Task requirements
Copy out the data that comes next, character for character, and leave the images aside.

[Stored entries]
■ ■ ■ ■ ■
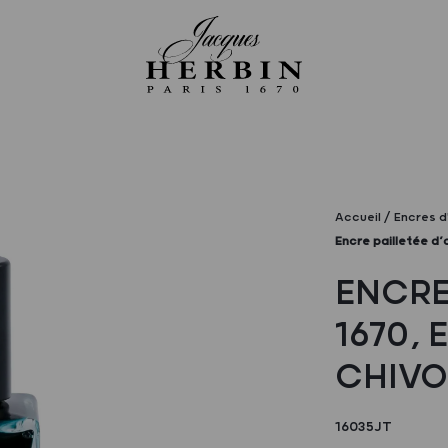
Accueil
Encres d
Encre pailletée d’
ENCRE
1670,
CHIVO
16035JT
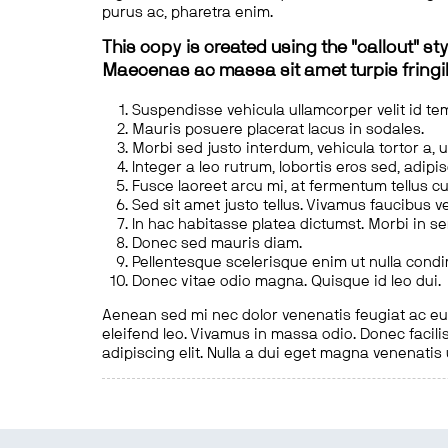
purus ac, pharetra enim.
This copy is created using the "callout" sty
Maecenas ac massa sit amet turpis fringill
Suspendisse vehicula ullamcorper velit id te
Mauris posuere placerat lacus in sodales.
Morbi sed justo interdum, vehicula tortor a, 
Integer a leo rutrum, lobortis eros sed, adipi
Fusce laoreet arcu mi, at fermentum tellus cu
Sed sit amet justo tellus. Vivamus faucibus v
In hac habitasse platea dictumst. Morbi in s
Donec sed mauris diam.
Pellentesque scelerisque enim ut nulla cond
Donec vitae odio magna. Quisque id leo dui.
Aenean sed mi nec dolor venenatis feugiat ac eu t
eleifend leo. Vivamus in massa odio. Donec facilis
adipiscing elit. Nulla a dui eget magna venenatis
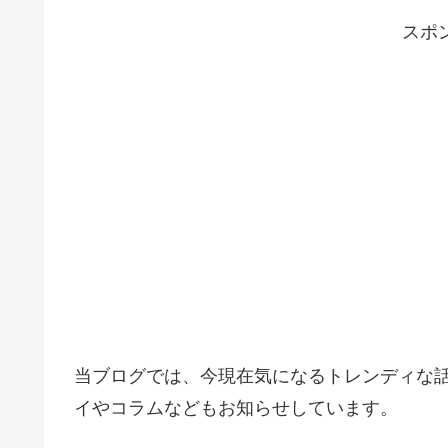
スポ
当ブログでは、今現在気になるトレンディな
イやコラムなどもお知らせしています。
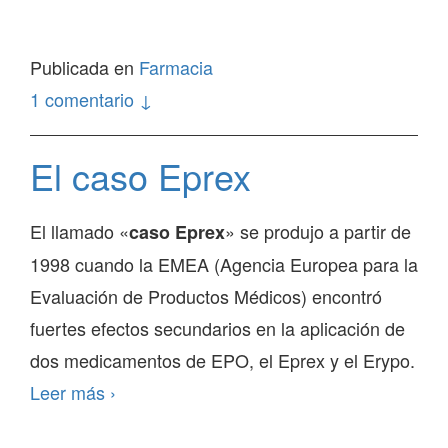
(biosimilares,
biofármacos)
Publicada en
Farmacia
1 comentario ↓
El caso Eprex
El llamado «
» se produjo a partir de
caso Eprex
1998 cuando la EMEA (Agencia Europea para la
Evaluación de Productos Médicos) encontró
fuertes efectos secundarios en la aplicación de
dos medicamentos de EPO, el Eprex y el Erypo.
El
Leer más
›
caso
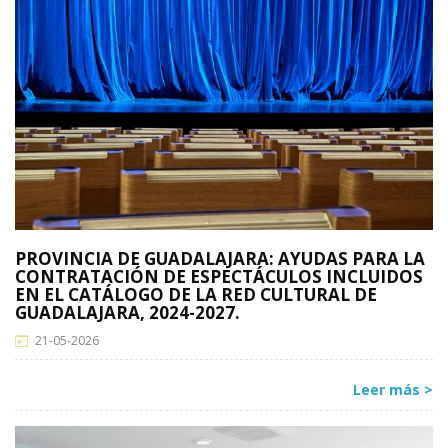
PROVINCIA DE GUADALAJARA: AYUDAS PARA LA
CONTRATACIÓN DE ESPECTÁCULOS INCLUIDOS
EN EL CATÁLOGO DE LA RED CULTURAL DE
GUADALAJARA, 2024-2027.
21-05-2026
Leer más >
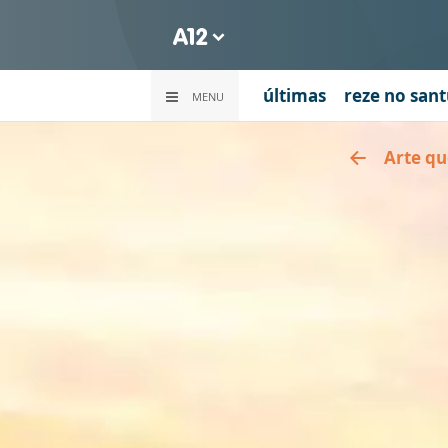
últimas
reze no sant
MENU
Arte qu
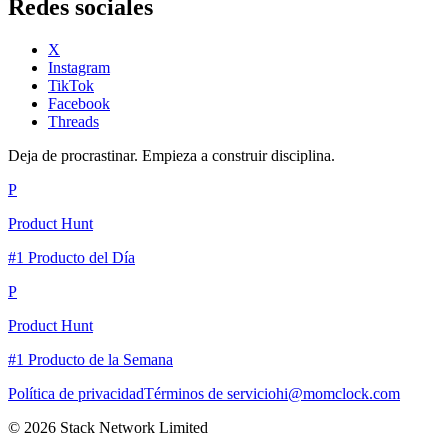
Redes sociales
X
Instagram
TikTok
Facebook
Threads
Deja de procrastinar. Empieza a construir disciplina.
P
Product Hunt
#1 Producto del Día
P
Product Hunt
#1 Producto de la Semana
Política de privacidad
Términos de servicio
hi@momclock.com
© 2026 Stack Network Limited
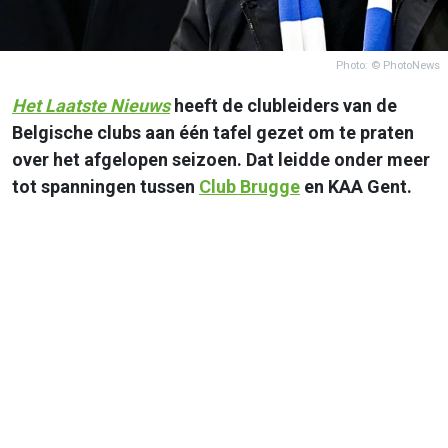
Photo: © PhotoNews
Het Laatste Nieuws
heeft de clubleiders van de
Belgische clubs aan één tafel gezet om te praten
over het afgelopen seizoen. Dat leidde onder meer
tot spanningen tussen
Club Brugge
en KAA Gent.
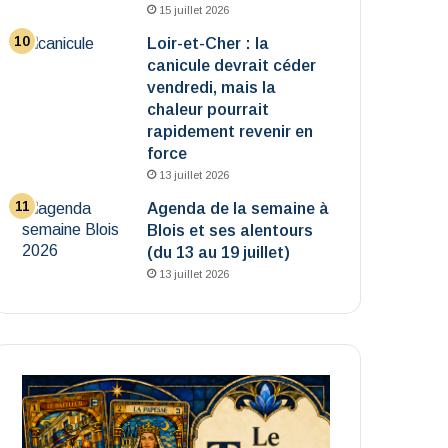
15 juillet 2026
Loir-et-Cher : la
canicule devrait céder
vendredi, mais la
chaleur pourrait
rapidement revenir en
force
13 juillet 2026
Agenda de la semaine à
Blois et ses alentours
(du 13 au 19 juillet)
13 juillet 2026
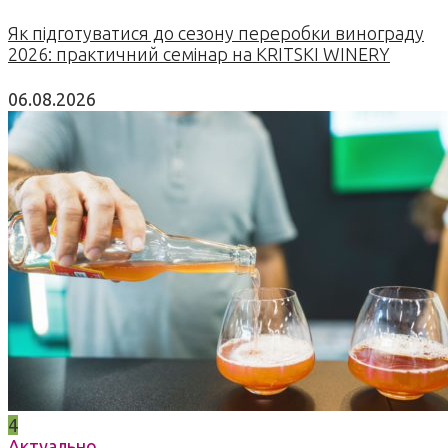
Як підготуватися до сезону переробки винограду
2026: практичний семінар на KRITSKI WINERY
06.08.2026
4
Актуально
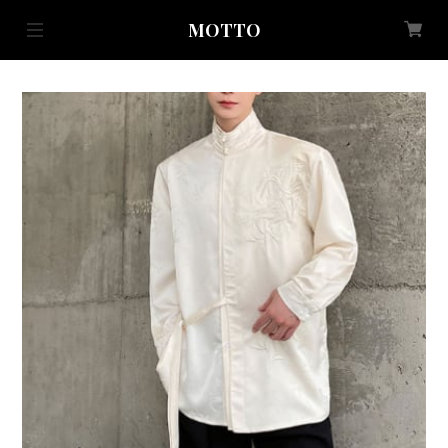
MOTTO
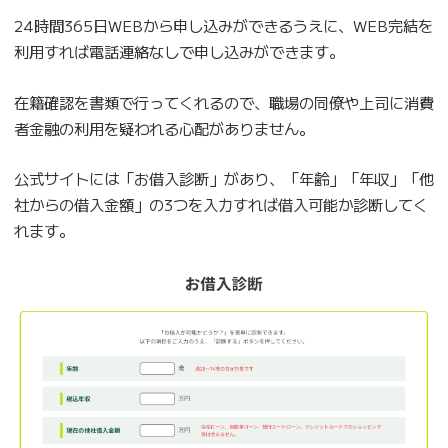
24時間365日WEBから申し込みができるうえに、WEB完結を
利用すれば電話連絡なしで申し込みができます。
在籍確認を書類で行ってくれるので、職場の同僚や上司に消費
者金融の利用を疑われる心配がありません。
公式サイトには「お借入診断」があり、「年齢」「年収」「他
社からの借入金額」の3つを入力すれば借入可能か診断してく
れます。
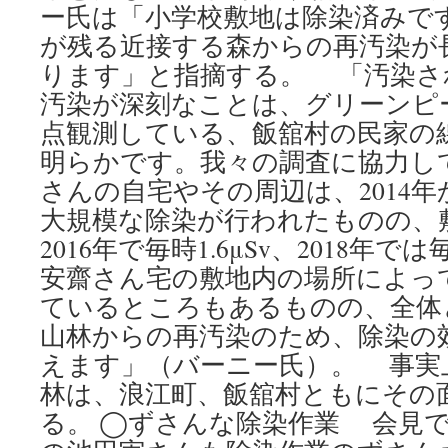
ー氏は「小学校敷地は除染済みで
が残る近接する森からの再汚染が
ります」と指摘する。 「汚染さ
汚染が深刻なことは、グリーンピー
点観測している、飯舘村の民家の
明らかです。我々の調査に協力し
さんの自宅やその周辺は、2014年
大規模な除染が行われたものの、
2016年で毎時1.6μSv、2018年では
安齋さん宅の敷地内の場所によっ
ているところもあるものの、全体
山林からの再汚染のため、除染の
えます」（バーニー氏）。 事実
林は、浪江町、飯舘村ともにその
る。 ◯ずさんな除染作業 会見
■ ■ ■ ■ ■
Solution for this exercise
Accueil
Encres d
Encre pailletée d’
ENCRE
1670,
CHIVO
16035JT
purus ac, pharetra enim.
This copy is created using the "callout" sty
Maecenas ac massa sit amet turpis fringill
Suspendisse vehicula ullamcorper velit id te
Mauris posuere placerat lacus in sodales.
Morbi sed justo interdum, vehicula tortor a, 
Integer a leo rutrum, lobortis eros sed, adipi
Fusce laoreet arcu mi, at fermentum tellus cu
Sed sit amet justo tellus. Vivamus faucibus v
In hac habitasse platea dictumst. Morbi in s
Donec sed mauris diam.
Pellentesque scelerisque enim ut nulla cond
Donec vitae odio magna. Quisque id leo dui.
Aenean sed mi nec dolor venenatis feugiat ac eu t
eleifend leo. Vivamus in massa odio. Donec facilis
adipiscing elit. Nulla a dui eget magna venenatis
スポ
当ブログでは、今現在気になるトレンディな
イやコラムなどもお知らせしています。
(biosimilares,
biofármacos)
Publicada en
Farmacia
1 comentario ↓
El caso Eprex
El llamado «
» se produjo a partir de
caso Eprex
1998 cuando la EMEA (Agencia Europea para la
Evaluación de Productos Médicos) encontró
fuertes efectos secundarios en la aplicación de
dos medicamentos de EPO, el Eprex y el Erypo.
El
Leer más
›
caso
PROVINCIA DE GUADALAJARA: AYUDAS PARA LA
CONTRATACIÓN DE ESPECTÁCULOS INCLUIDOS
EN EL CATÁLOGO DE LA RED CULTURAL DE
GUADALAJARA, 2024-2027.
21-05-2026
Leer más >
últimas
reze no sant
MENU
Arte qu
Redes sociales
X
Instagram
TikTok
Facebook
Threads
Deja de procrastinar. Empieza a construir disciplina.
P
Product Hunt
#1 Producto del Día
P
Product Hunt
#1 Producto de la Semana
Política de privacidad
Términos de servicio
hi@momclock.com
© 2026 Stack Network Limited
Photo: © PhotoNews
Het Laatste Nieuws
heeft de clubleiders van de
Belgische clubs aan één tafel gezet om te praten
over het afgelopen seizoen. Dat leidde onder meer
tot spanningen tussen
Club Brugge
en KAA Gent.
15 juillet 2026
Loir-et-Cher : la
canicule devrait céder
vendredi, mais la
chaleur pourrait
rapidement revenir en
force
13 juillet 2026
Agenda de la semaine à
Blois et ses alentours
(du 13 au 19 juillet)
13 juillet 2026
Як підготуватися до сезону переробки винограду
2026: практичний семінар на KRITSKI WINERY
06.08.2026
4
Актуально
MOTTO
24時間365日WEBから申し込みができるうえに、WEB完結を
利用すれば電話連絡なしで申し込みができます。
在籍確認を書類で行ってくれるので、職場の同僚や上司に消費
者金融の利用を疑われる心配がありません。
公式サイトには「お借入診断」があり、「年齢」「年収」「他
社からの借入金額」の3つを入力すれば借入可能か診断してく
れます。
ー氏は「小学校敷地は除染済みで
が残る近接する森からの再汚染が
ります」と指摘する。 「汚染さ
汚染が深刻なことは、グリーンピー
点観測している、飯舘村の民家の
明らかです。我々の調査に協力し
さんの自宅やその周辺は、2014年
大規模な除染が行われたものの、
2016年で毎時1.6μSv、2018年では
安齋さん宅の敷地内の場所によっ
ているところもあるものの、全体
山林からの再汚染のため、除染の
えます」（バーニー氏）。 事実
林は、浪江町、飯舘村ともにその
る。 ◯ずさんな除染作業 会見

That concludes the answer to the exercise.